• _Required action_: Set down exactly the lines below, starting at the one that contains "ESC 2010 Nachlese a" and ending at the one that contains "اختَر موضوع يخدم", with both of those lines included and nothing else.

Extracted data entries:

══════════

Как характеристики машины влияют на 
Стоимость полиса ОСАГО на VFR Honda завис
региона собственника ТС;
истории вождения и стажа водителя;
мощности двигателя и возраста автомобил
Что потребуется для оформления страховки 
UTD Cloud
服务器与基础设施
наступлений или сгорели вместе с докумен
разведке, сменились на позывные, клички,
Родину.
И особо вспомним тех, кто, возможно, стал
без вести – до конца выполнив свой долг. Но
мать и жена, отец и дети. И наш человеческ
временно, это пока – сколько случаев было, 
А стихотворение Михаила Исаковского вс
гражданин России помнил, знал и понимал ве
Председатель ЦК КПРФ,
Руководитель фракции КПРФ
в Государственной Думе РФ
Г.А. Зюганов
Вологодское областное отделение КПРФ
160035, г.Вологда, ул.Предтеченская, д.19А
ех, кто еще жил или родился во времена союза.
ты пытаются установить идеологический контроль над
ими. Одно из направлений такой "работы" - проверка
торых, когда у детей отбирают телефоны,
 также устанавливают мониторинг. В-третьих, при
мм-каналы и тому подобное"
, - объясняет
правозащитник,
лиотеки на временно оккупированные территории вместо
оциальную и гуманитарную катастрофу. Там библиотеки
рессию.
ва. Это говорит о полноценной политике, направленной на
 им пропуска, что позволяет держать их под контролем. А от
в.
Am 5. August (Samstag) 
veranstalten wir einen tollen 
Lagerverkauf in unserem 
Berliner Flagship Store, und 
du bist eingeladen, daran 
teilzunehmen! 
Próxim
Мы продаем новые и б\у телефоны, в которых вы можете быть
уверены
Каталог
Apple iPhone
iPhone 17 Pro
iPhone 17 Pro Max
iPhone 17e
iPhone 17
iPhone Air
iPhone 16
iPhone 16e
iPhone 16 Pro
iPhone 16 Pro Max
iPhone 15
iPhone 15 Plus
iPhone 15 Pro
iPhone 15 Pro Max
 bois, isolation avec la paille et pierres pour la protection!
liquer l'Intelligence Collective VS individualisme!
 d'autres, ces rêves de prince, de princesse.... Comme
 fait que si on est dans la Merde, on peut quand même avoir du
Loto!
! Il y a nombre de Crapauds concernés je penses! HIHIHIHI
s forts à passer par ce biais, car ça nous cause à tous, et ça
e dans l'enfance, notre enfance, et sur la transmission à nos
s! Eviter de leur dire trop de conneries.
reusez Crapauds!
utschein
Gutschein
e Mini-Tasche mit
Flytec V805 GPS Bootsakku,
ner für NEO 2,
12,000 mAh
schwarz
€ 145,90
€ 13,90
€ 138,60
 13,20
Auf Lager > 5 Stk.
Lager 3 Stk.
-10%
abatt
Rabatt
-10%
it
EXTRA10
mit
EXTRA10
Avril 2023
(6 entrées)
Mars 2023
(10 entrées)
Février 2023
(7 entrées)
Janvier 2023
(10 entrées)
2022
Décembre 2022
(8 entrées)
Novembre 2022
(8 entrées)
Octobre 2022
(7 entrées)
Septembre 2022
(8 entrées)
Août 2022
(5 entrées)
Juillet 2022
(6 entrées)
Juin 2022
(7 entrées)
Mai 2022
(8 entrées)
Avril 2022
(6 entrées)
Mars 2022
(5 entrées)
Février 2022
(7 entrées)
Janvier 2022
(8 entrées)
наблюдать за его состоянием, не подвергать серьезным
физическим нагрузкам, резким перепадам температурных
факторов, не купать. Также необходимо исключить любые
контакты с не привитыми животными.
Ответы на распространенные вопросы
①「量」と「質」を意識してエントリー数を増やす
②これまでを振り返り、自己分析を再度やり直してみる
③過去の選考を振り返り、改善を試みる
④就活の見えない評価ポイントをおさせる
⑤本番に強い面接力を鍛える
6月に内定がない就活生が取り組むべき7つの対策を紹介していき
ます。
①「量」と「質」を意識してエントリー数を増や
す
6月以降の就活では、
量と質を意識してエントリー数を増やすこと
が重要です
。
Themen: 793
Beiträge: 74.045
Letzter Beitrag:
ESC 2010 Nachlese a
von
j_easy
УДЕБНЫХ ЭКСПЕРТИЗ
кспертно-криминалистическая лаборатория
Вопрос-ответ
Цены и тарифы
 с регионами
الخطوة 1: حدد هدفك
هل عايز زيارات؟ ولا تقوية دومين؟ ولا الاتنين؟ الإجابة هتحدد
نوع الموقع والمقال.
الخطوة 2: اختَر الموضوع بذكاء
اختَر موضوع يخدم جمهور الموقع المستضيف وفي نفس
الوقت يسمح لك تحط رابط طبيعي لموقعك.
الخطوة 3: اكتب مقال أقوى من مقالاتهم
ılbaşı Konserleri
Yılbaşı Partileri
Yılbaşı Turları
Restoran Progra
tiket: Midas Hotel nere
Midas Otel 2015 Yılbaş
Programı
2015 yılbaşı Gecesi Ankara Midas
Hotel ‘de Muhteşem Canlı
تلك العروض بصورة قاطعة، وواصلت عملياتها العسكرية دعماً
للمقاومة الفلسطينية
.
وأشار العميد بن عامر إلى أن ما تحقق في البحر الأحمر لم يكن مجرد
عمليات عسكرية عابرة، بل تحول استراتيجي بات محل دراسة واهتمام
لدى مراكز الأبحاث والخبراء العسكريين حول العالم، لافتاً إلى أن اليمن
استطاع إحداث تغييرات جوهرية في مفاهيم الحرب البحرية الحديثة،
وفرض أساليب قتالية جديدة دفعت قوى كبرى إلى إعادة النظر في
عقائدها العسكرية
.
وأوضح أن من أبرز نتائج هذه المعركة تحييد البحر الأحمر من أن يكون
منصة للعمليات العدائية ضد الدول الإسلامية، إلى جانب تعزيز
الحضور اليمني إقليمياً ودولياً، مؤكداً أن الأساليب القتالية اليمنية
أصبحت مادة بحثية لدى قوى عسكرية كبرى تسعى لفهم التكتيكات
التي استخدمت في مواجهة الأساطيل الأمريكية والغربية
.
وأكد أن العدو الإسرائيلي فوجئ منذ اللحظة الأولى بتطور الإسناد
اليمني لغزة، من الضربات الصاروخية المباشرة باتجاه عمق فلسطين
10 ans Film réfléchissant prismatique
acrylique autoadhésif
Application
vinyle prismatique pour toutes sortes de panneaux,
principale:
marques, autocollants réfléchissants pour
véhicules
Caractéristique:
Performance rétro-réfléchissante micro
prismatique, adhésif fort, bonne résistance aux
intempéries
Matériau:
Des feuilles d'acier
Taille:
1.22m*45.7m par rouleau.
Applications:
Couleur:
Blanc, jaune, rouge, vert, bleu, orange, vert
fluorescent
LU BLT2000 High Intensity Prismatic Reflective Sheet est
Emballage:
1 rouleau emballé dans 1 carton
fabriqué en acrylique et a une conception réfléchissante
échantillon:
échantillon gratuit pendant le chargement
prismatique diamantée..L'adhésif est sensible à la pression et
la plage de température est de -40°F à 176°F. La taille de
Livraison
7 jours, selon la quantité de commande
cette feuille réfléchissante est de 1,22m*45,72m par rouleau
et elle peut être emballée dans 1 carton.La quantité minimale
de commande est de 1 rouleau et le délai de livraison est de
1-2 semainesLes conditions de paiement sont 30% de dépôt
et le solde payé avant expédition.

══════════

• _Response area_:
ESC 2010 Nachlese a
von
j_easy
УДЕБНЫХ ЭКСПЕРТИЗ
кспертно-криминалистическая лаборатория
Вопрос-ответ
Цены и тарифы
 с регионами
الخطوة 1: حدد هدفك
هل عايز زيارات؟ ولا تقوية دومين؟ ولا الاتنين؟ الإجابة هتحدد
نوع الموقع والمقال.
الخطوة 2: اختَر الموضوع بذكاء
اختَر موضوع يخدم جمهور الموقع المستضيف وفي نفس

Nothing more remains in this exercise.